Honeywell Aerospace is researching a series of advanced technologies,from use of sensors that can tap into brainwaves to control basic aircraft maneuvers to speech-recognition equipment and synthetic-vision advancements, to create a cockpit environment in which the pilot could use any number of means to perform a mission. Bob Witwer, v-p of advanced technology for Honeywell Aerospace, said the company’s goal is to “give pilots what they need, only what they need and when they need it.”
The effort is examining a series of inputs from visual, aural, manual control and automatic control to, possibly one day, mind control. These options must be intuitive, unambiguous and easy to understand, Witwer said. The idea is to “design the modality to match the mission,” he said. Witwer cited as an example the proliferation of touchscreens, which he said is a welcome advancement, but they can be difficult to use in turbulence. If the hands are busy, he suggested, speech-recognition capabilities might be a better option.
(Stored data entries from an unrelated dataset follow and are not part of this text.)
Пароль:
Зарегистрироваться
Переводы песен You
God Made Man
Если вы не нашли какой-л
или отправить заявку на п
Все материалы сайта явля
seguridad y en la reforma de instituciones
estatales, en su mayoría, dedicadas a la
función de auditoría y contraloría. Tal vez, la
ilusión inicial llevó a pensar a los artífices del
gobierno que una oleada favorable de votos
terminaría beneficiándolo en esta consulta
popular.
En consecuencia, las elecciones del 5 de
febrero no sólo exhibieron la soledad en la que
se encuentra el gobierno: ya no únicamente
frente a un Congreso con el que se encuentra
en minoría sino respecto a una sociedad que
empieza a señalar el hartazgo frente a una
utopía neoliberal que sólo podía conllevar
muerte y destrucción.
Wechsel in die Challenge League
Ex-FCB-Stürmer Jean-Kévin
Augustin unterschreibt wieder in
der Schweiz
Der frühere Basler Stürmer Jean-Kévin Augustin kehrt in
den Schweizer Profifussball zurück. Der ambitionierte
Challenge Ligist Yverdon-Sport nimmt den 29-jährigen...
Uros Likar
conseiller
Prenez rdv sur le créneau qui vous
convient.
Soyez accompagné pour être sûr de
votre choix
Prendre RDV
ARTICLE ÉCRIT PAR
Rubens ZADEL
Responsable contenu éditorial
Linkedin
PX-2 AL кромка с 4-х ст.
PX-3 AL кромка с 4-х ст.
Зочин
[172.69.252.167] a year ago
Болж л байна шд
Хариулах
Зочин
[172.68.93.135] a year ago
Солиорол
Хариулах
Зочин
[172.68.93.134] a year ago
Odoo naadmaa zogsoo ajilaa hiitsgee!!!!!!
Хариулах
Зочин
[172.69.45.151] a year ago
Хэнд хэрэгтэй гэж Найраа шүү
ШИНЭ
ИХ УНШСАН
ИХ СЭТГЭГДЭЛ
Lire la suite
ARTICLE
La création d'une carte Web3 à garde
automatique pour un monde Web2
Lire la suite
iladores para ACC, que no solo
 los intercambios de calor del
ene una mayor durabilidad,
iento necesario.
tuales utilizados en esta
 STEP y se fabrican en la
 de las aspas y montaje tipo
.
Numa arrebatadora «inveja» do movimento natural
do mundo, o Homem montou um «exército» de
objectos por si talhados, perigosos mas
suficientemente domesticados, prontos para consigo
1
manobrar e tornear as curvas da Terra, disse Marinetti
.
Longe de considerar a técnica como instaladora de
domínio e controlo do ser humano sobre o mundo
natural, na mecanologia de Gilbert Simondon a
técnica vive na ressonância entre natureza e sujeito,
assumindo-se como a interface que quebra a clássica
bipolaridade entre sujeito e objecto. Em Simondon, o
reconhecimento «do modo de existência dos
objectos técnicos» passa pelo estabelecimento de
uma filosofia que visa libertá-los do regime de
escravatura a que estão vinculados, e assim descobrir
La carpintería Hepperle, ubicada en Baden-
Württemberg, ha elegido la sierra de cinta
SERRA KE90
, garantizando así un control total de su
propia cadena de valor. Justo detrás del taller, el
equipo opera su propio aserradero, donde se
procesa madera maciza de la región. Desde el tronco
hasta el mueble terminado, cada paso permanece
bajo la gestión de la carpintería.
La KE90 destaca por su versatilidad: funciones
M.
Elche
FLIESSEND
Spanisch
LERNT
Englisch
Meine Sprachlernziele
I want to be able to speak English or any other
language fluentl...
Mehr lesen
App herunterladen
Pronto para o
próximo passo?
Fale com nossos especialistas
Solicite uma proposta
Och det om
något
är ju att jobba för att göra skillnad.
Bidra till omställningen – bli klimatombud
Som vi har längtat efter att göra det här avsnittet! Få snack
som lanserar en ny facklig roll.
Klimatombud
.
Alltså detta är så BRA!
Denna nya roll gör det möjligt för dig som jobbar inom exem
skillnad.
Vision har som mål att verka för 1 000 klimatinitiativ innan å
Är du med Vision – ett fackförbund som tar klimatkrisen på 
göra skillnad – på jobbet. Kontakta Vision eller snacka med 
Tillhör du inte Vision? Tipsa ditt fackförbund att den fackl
Honeywell recently opened some of its advanced technology labs to give reporters a glimpse at some of the research under way to create this cockpit environment. Some of the research projects coming out of the labs either are already in service or are mature and close to moving into production and marketing. Others are in the early stages, and it might be years before they reach the market, and if they reach the market they might be in different forms.
One of the more far-reaching avenues of research is the neurotechnology demonstration. In this lab Honeywell demonstrated real-time neural control of an aircraft simulator. The company has also demonstrated the use of neural control in a King Air, using the inputs to command basic pitch and roll functions.
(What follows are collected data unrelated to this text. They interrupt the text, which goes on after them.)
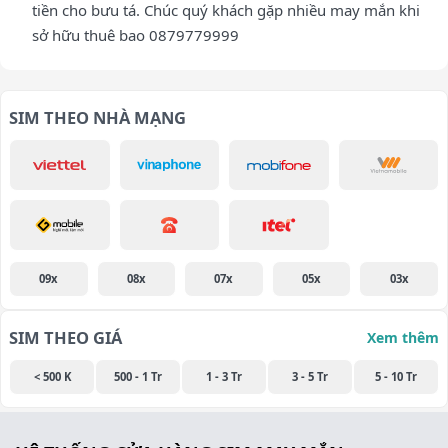
tiền cho bưu tá. Chúc quý khách gặp nhiều may mắn khi
sở hữu thuê bao 0879779999
SIM THEO NHÀ MẠNG
09x
08x
07x
05x
03x
SIM THEO GIÁ
Xem thêm
< 500 K
500 - 1 Tr
1 - 3 Tr
3 - 5 Tr
5 - 10 Tr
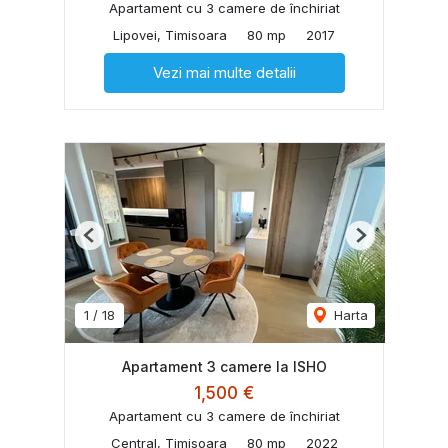
Apartament cu 3 camere de închiriat
Lipovei, Timisoara
80 mp
2017
Vezi mai multe detalii
Previous
Next
1
/
18
Harta
Apartament 3 camere la ISHO
1,500 €
Apartament cu 3 camere de închiriat
Central, Timisoara
80 mp
2022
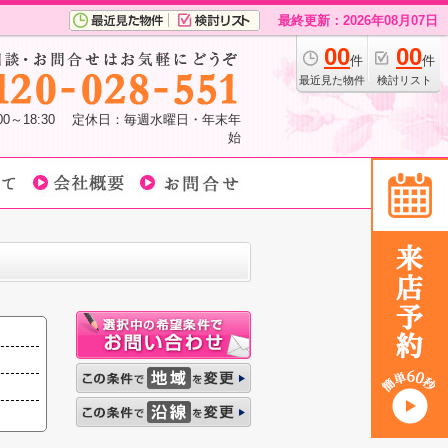
最終更新：2026年08月07日
00
00
件
件
最近見た物件
検討リスト
:00～18:30 定休日：毎週水曜日・年末年
始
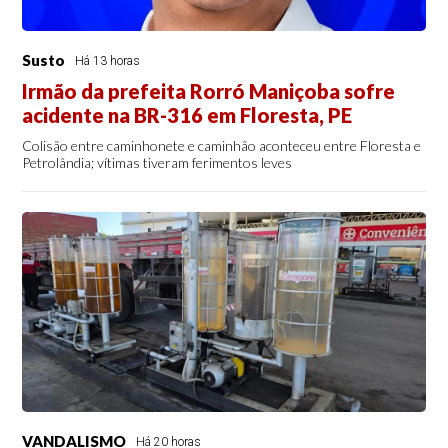
Susto
Há 13 horas
Irmão da prefeita Rorró Maniçoba sofre
acidente na BR-316 em Floresta, PE
Colisão entre caminhonete e caminhão aconteceu entre Floresta e
Petrolândia; vítimas tiveram ferimentos leves
VANDALISMO
Há 20 horas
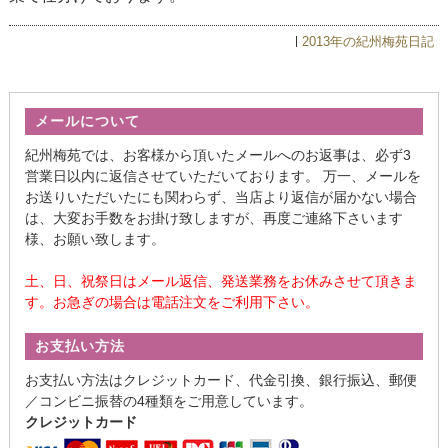
2013年の紀州梅苑日記
メールについて
紀州梅苑では、お客様から頂いたメールへのお返事は、必ず3
営業日以内に返信させていただいております。 万一、メールを
お送りいただいたにも関わらず、当店より返信が届かない場合
は、大変お手数をお掛け致しますが、再度ご連絡下さいます
様、お願い致します。
土、日、祝祭日はメール返信、発送業務をお休みさせて頂きま
す。お急ぎの場合は電話注文をご利用下さい。
お支払い方法
お支払い方法はクレジットカード、代金引換、銀行振込、郵便
／コンビニ振替の4種類をご用意しています。
クレジットカード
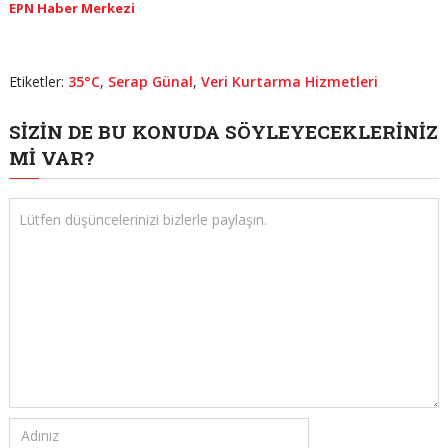
EPN Haber Merkezi
Etiketler:
35°C
,
Serap Günal
,
Veri Kurtarma Hizmetleri
SIZIN DE BU KONUDA SÖYLEYECEKLERINIZ
MI VAR?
This demonstration used sensors attached to the inside of a helmet or some other head covering that can detect electrical impulses in the brain and send them to the avionics. The operator looks at nine arrow directions (such as up, down, up to right), focusing on one. That sends a signal for the simulator, or the King Air, to move in that direction.
Honeywell Aerospace scientist Santosh Mathan said this research might open possibilities in the study of human factors, such as brain response during loss of control, to training, or to performing basic functions in the cockpit such as pulling up a certain map. The research has applications outside aerospace, such as how the brain functions after a stroke or chemotherapy. Honeywell has been partnering or is in discussions about the research with a number of entities, from the U.S. Defense Advanced Research Projects Agency to universities.
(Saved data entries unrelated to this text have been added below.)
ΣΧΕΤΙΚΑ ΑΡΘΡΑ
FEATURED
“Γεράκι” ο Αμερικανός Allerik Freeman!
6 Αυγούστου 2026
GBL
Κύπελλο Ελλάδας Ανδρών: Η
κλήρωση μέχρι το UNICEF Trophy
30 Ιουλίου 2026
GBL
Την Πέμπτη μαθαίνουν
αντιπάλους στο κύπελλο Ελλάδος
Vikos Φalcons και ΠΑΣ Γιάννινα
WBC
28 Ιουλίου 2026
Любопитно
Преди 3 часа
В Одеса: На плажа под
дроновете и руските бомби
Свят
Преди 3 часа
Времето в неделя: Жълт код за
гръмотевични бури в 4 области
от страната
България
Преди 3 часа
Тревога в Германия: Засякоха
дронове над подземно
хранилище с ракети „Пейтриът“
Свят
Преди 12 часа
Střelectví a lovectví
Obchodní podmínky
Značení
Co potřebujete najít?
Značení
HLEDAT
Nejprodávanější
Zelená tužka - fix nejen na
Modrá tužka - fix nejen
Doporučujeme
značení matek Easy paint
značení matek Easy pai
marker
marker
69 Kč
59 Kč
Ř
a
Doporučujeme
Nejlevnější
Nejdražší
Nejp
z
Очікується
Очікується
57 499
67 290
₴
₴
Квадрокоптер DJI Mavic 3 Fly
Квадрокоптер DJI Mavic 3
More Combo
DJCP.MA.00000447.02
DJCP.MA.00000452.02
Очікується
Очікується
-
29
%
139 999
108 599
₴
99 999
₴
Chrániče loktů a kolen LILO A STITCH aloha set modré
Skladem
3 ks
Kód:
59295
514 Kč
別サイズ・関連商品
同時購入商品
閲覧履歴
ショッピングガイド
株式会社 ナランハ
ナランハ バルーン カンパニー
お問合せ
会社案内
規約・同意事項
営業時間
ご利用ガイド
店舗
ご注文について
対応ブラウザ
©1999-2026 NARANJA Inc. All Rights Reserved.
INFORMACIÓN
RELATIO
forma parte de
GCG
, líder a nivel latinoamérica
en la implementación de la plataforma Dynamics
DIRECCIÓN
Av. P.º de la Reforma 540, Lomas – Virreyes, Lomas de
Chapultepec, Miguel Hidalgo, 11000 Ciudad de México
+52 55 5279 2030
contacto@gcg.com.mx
Another of the company’s labs is focusing on oral processes. The speech-recognition lab is studying not only possibilities for voice command, but also transcriptions of ATC dialog to augment those communications. The transcriptions would provide quick reference of commands, particularly in critical phases of flight when workload introduces the potential for distraction. First detailed during NBAA’s annual meeting last fall, the ATC research has been under way for three or four years. The research must iron out differences in language, dialect and accents. As for the aural command, which is tested in a sound room that can simulate the sound of a cockpit in flight (for demonstration purposes researchers used the typical background noise of a Falcon 900), Honeywell sees opportunities to enable the pilot to use infrequently used commands or call up deeply buried menus.
Honeywell’s flight simulator lab continues to advance the use of synthetic vision and combined vision to improve situational awareness in poor weather. Some of these technologies will be folded into Honeywell’s SmartView suite. A synthetic visual aid for taxiing is mature to the point that it is nearly ready to move from research to production. The display will depict a “parasail” view of an airport runway, showing important markings and runway identifiers that can be hard to see in poor weather. The display will also pop up a virtual barrier when the aircraft taxis to a hold-short point and drop the barrier when the aircraft has been released.
Another lab simulates cockpit motion that has been used to improve touchscreen technology. The lab can test pilot responses and even measure muscle input to track fatigue. It can also track where a pilot looks when confronted with various tasks, helping with human-factors research. By evaluating the range of responses, it paints a picture of how “everything flows together” in the broader cockpit environment.